§ DATA FOR ANALYSIS:
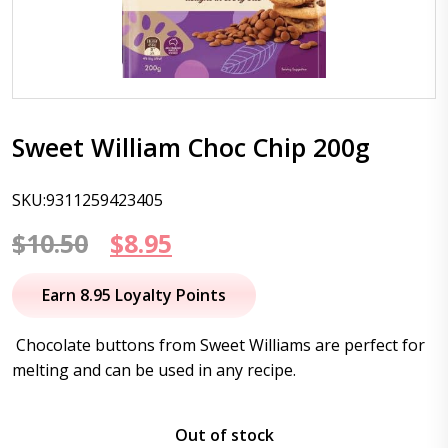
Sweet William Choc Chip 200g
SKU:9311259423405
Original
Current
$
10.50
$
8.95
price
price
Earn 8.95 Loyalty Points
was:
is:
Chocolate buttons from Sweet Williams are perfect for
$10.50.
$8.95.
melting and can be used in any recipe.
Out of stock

...

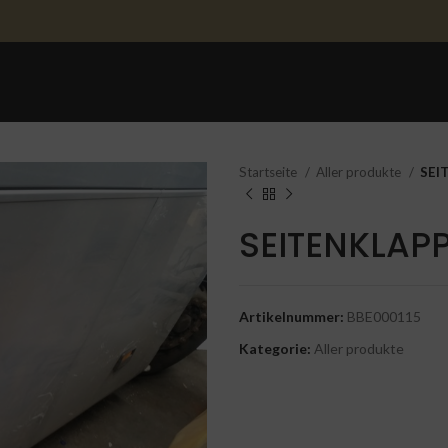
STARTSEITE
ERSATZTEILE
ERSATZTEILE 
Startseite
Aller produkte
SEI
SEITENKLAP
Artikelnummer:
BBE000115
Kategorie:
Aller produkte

§ EXERCISE REQUIREMENTS:
Which lines in the data hold the string "Sweet"? Copy each of them.

§ TASK RESULT:
Sweet William Choc Chip 200g
Chocolate buttons from Sweet Williams are perfect for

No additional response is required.